Gold Loses Lustre After Fed Caution on QE

June 8, 2012 at 06:53


Gold tumbled on Thursday and into Friday after Ben Bernanke, US Federal Reserve chairman, failed to give the nod to further quantitative easing.

The sudden and extreme move highlighted the extent to which the metal’s fortunes have become linked to the outlook for further money printing by the world’s central banks.

Last Friday, gold had its strongest daily jump in more than three years after weak US jobs data led investors to hope for a new round of QE.

Following dovish comments from other members of the Fed monetary policy committee, many investors had hoped Mr Bernanke would give markets a signal the central bank planned a new round of QE.

But when he merely said the Fed would be “prepared to take action as needed”, gold dropped nearly $40 an ounce in little over an hour, touching a low of $1,577.90 a troy ounce.

Mr Bernanke’s caution on further action followed a similar stance by the European Central Bank and the Bank of England, both of which were expected by some analysts and investors to move more aggressively to restore growth.

“The story that the gold market was hoping for – coordinated central bank easing from the ECB, Bank of England and Fed – just hasn’t happened,” said Matthew Turner, precious metals strategist at Mitsubishi, the Japanese trading house.

The gold market has been subdued in recent months, despite growing fears of a eurozone break-up.
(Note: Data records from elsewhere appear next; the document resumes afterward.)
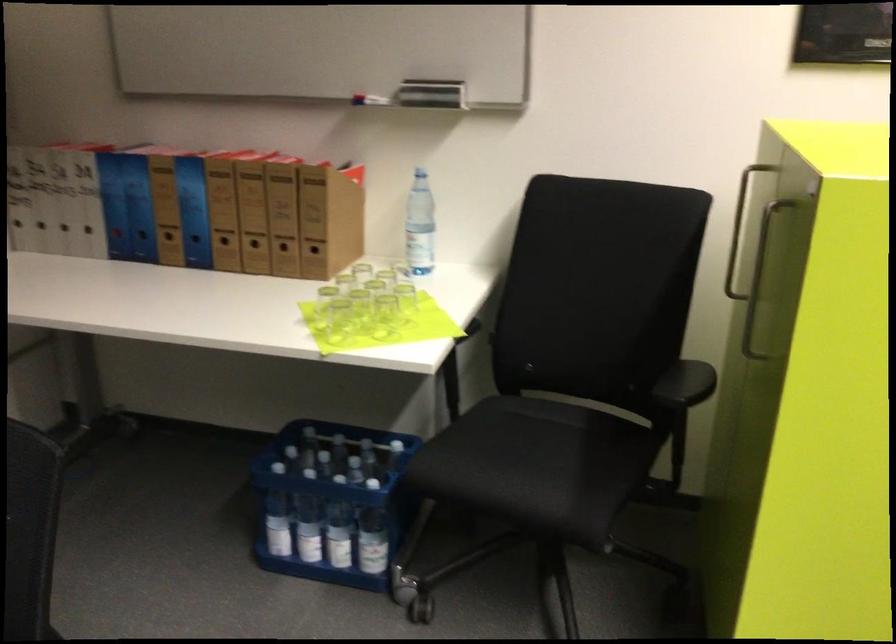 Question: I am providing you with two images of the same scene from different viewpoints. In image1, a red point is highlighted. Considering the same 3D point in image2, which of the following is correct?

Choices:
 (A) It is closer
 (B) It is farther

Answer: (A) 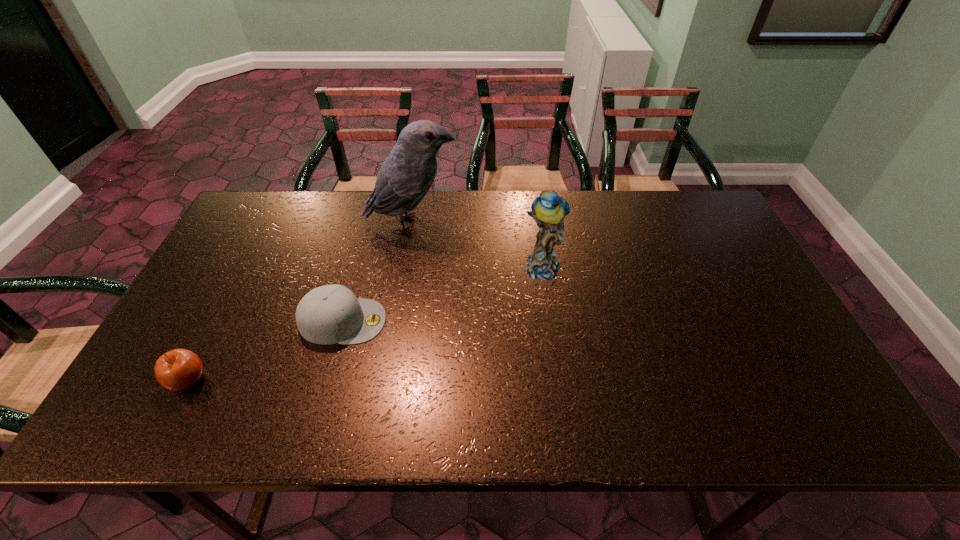 This screenshot has width=960, height=540. What are the coordinates of `free space that is in between the farthest object and the third shortest object` in the screenshot? It's located at (477, 246).

Choose which object is the third nearest neighbor to the third nearest object. Please provide its 2D coordinates. Your answer should be formatted as a tuple, i.e. [(x, y)], where the tuple contains the x and y coordinates of a point satisfying the conditions above.

[(179, 369)]

Select which object is the second closest to the farthest object. Please provide its 2D coordinates. Your answer should be formatted as a tuple, i.e. [(x, y)], where the tuple contains the x and y coordinates of a point satisfying the conditions above.

[(330, 314)]

Where is `vacant region that satisfies the following two spatial constraints: 1. on the face of the shorter parrot; 2. on the front-facing side of the shortest object`? This screenshot has width=960, height=540. vacant region that satisfies the following two spatial constraints: 1. on the face of the shorter parrot; 2. on the front-facing side of the shortest object is located at coordinates (550, 321).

Investors have stepped back, preferring to seek safety in US government bonds than precious metals.

At the same time the physical market has been weak as demand from India, traditionally the world’s largest gold consumer, has been muted thanks to the weakness of the rupee and sluggish domestic growth.

Nonetheless, many investors and traders expect gold to regain its lustre as the eurozone crisis remains unresolved.

Tom Kendall, precious metals strategist at Credit Suisse, said the recent rally had reawakened investors’ interest in gold.

However, he added: “A period of consolidation is now probable until we get closer to the Greek elections on 17 June.”